Conservation easements often reserve to landowners future rights to construct, within the conserved area, structures (like single-family residences) and facilities appurtenant to those structures (like barns, gazebos, fences and roads). Easements generally do not specify the exact location of these future build zones within the conserved areas. Last week, in Pine Mountain Preserve, the Tax Court held that this common practice (reserving the right to build anywhere within a conserved area) will invalidate an otherwise legitimate conservation easement.
Writing for the majority, Judge Lauber instructed, “[w]hat matters is whether there is a perpetual use restriction on ‘the real property’ covered by the easement at the time the easement is granted.” The Court determined that where “[building] lots could literally be placed anywhere within [the conserved area],” the statutory “perpetual use restriction did not attach at the outset to a defined parcel of real property or to a single, immutable parcel of land.” The Court reasoned that “[b]y permitting the [building envelopes] to be relocated to other sections of the conservation area, the deed allows the developer to subject to . . . development land that was supposed to be protected in perpetuity from any form of development.”
Put differently, the Court decided that to grant a perpetual use restriction on the “real property” subject to the easement, the precise real property to be protected within the conserved area must be defined at the time the easement is granted. In the Court’s opinion, because a right to build anywhere within a conserved area means that any portion of the area might later be developed, none of the area is in fact protected in perpetuity.
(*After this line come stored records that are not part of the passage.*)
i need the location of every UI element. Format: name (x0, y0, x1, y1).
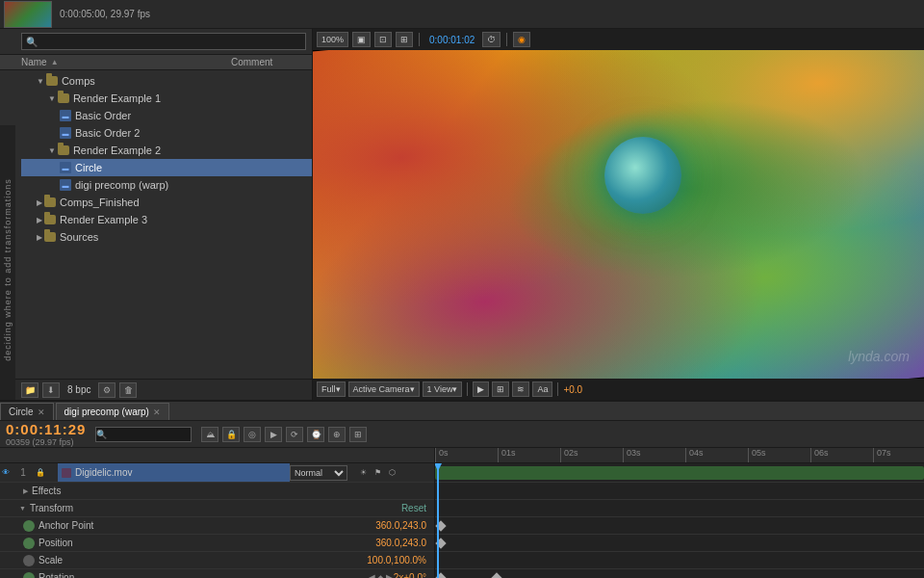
tree-item-circle[interactable]: ▬ Circle (21, 159, 312, 176)
rotation-prev[interactable]: ◀ (368, 572, 375, 578)
position-label: Position (38, 538, 375, 548)
tree-item-sources[interactable]: ▶ Sources (21, 228, 312, 246)
tab-digi[interactable]: digi precomp (warp) ✕ (56, 403, 169, 420)
position-value[interactable]: 360.0,243.0 (375, 538, 434, 548)
preview-color-btn[interactable]: ◉ (513, 32, 530, 47)
preview-motion-blur-btn[interactable]: ≋ (512, 381, 529, 397)
anchor-stopwatch[interactable] (23, 520, 35, 532)
settings-btn[interactable]: ⚙ (98, 382, 116, 398)
timeline-timecode: 0:00:11:29 (6, 421, 86, 437)
tree-item-render-ex-3[interactable]: ▶ Render Example 3 (21, 211, 312, 228)
tree-label-basic1: Basic Order (75, 110, 131, 121)
rotation-tl-row (435, 569, 924, 578)
preview-region-btn[interactable]: ⊡ (374, 32, 392, 47)
timeline-section: Circle ✕ digi precomp (warp) ✕ 0:00:11:2… (0, 400, 924, 578)
transform-reset[interactable]: Reset (401, 503, 434, 513)
preview-quality-btn[interactable]: Full ▾ (317, 381, 346, 397)
ctrl-btn-1[interactable]: ⛰ (201, 427, 218, 442)
ctrl-btn-7[interactable]: ⊕ (328, 427, 346, 442)
tree-item-render-ex-2[interactable]: ▼ Render Example 2 (21, 142, 312, 159)
preview-offset: +0.0 (563, 384, 582, 395)
tree-item-comps-finished[interactable]: ▶ Comps_Finished (21, 194, 312, 211)
ctrl-btn-4[interactable]: ▶ (265, 427, 282, 442)
pv-sep3 (467, 382, 468, 396)
tab-circle-close[interactable]: ✕ (38, 407, 45, 417)
position-row: Position 360.0,243.0 (0, 535, 434, 552)
time-indicator[interactable] (437, 463, 439, 578)
preview-toolbar-top: 100% ▣ ⊡ ⊞ 0:00:01:02 ⏱ ◉ (313, 29, 924, 50)
preview-active-camera-btn[interactable]: Active Camera ▾ (348, 381, 420, 397)
tab-circle[interactable]: Circle ✕ (0, 403, 54, 420)
ctrl-btn-5[interactable]: ⟳ (286, 427, 303, 442)
sort-arrow[interactable]: ▲ (51, 58, 59, 66)
ctrl-btn-3[interactable]: ◎ (244, 427, 261, 442)
layer-icons-1: 👁 1 🔒 (0, 467, 58, 479)
layer-3d-1[interactable]: ⬡ (386, 467, 398, 479)
preview-views-btn[interactable]: 1 View ▾ (423, 381, 463, 397)
anchor-tl-row (435, 517, 924, 535)
ctrl-btn-8[interactable]: ⊞ (349, 427, 367, 442)
ctrl-btn-6[interactable]: ⌚ (307, 427, 324, 442)
anchor-value[interactable]: 360.0,243.0 (375, 520, 434, 531)
timeline-left-panel: 👁 1 🔒 Digidelic.mov Normal ☀ ⚑ ⬡ (0, 463, 435, 578)
position-stopwatch[interactable] (23, 538, 35, 549)
ruler-7s: 07s (873, 448, 891, 462)
folder-icon-finished (44, 197, 56, 207)
project-panel: deciding where to add transformations Na… (0, 29, 313, 400)
tree-item-comps[interactable]: ▼ Comps (21, 72, 312, 90)
preview-fit-btn[interactable]: ▣ (352, 32, 371, 47)
tree-label-sources: Sources (60, 231, 98, 243)
ctrl-btn-2[interactable]: 🔒 (222, 427, 240, 442)
timeline-content: 👁 1 🔒 Digidelic.mov Normal ☀ ⚑ ⬡ (0, 463, 924, 578)
watermark: lynda.com (848, 349, 910, 364)
tree-item-digi[interactable]: ▬ digi precomp (warp) (21, 176, 312, 194)
preview-zoom-btn[interactable]: 100% (317, 32, 348, 47)
preview-render-btn[interactable]: ▶ (473, 381, 489, 397)
import-btn[interactable]: ⬇ (42, 382, 60, 398)
anchor-label: Anchor Point (38, 520, 375, 531)
preview-timecode: 0:00:01:02 (425, 35, 478, 45)
rotation-value[interactable]: 2x+0.0° (394, 572, 434, 578)
tab-digi-close[interactable]: ✕ (153, 407, 161, 417)
layer-mode-select-1[interactable]: Normal (290, 465, 347, 481)
preview-gradient (313, 50, 924, 379)
preview-grid-btn[interactable]: ⊞ (396, 32, 413, 47)
timeline-labels-header (0, 448, 435, 462)
tree-item-basic-order-1[interactable]: ▬ Basic Order (21, 107, 312, 124)
triangle-render3: ▶ (37, 216, 42, 224)
layer-lock-1[interactable]: 🔒 (35, 467, 46, 479)
preview-aa-btn[interactable]: Aa (532, 381, 552, 397)
layer-visibility-1[interactable]: 👁 (0, 467, 12, 479)
timeline-search[interactable] (95, 427, 192, 442)
new-folder-btn[interactable]: 📁 (21, 382, 38, 398)
file-tree: ▼ Comps ▼ Render Example 1 ▬ Basic Order… (0, 70, 312, 379)
layer-shy-1[interactable]: ⚑ (372, 467, 383, 479)
main-area: deciding where to add transformations Na… (0, 29, 924, 400)
comp-icon-circle: ▬ (60, 162, 71, 173)
tree-item-render-ex-1[interactable]: ▼ Render Example 1 (21, 90, 312, 107)
search-bar (0, 29, 312, 55)
layer-name-1[interactable]: Digidelic.mov (58, 463, 290, 482)
col-comment-header: Comment (231, 57, 308, 67)
layer-extra-1: ☀ ⚑ ⬡ (357, 467, 434, 479)
rotation-stopwatch[interactable] (23, 572, 35, 579)
layer-row-1: 👁 1 🔒 Digidelic.mov Normal ☀ ⚑ ⬡ (0, 463, 434, 483)
tree-item-basic-order-2[interactable]: ▬ Basic Order 2 (21, 124, 312, 142)
trash-btn[interactable]: 🗑 (119, 382, 137, 398)
triangle-render2: ▼ (48, 146, 56, 155)
rotation-kf-diamond[interactable]: ◆ (377, 573, 384, 579)
folder-icon-render1 (58, 93, 69, 103)
layer-bar-1[interactable] (435, 466, 924, 480)
ruler-0s: 0s (435, 448, 449, 462)
folder-icon-comps (46, 76, 58, 86)
scale-stopwatch[interactable] (23, 555, 35, 566)
layer-solo-1[interactable]: ☀ (357, 467, 369, 479)
search-input[interactable] (21, 33, 306, 50)
scale-value[interactable]: 100.0,100.0% (367, 555, 434, 565)
preview-snapping-btn[interactable]: ⊞ (492, 381, 509, 397)
rotation-next[interactable]: ▶ (386, 572, 394, 578)
preview-timecode-btn[interactable]: ⏱ (482, 32, 500, 47)
rotation-kf-2[interactable] (491, 572, 501, 578)
tree-label-render1: Render Example 1 (73, 92, 161, 104)
timeline-ruler: 0s 01s 02s 03s 04s 05s 06s 07s (435, 448, 924, 462)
Practitioners, on the other hand, commonly interpret the “real property” clause in section 170(h)(2)(C) to refer only to the conserved area, generally—not particularized portions of property within the conserved area. Their thought is that so long as the same amount of land is preserved within the boundaries of the conserved area, it should not matter which portion of the land within the conserved area is developed.
Without weighing-in on the arguments, it is almost certain that Pine Mountain Preserve will be appealed. In the meantime, Pine Mountain Preserve assuredly will have an important practical effect on future conservation easements. Specifically, when drafting conservation easements, practitioners and taxpayers should work together to specify which portions of a conserved area they wish to designate for future development. This designation should include buildings and other structures, like roads, utility apparatus and fences.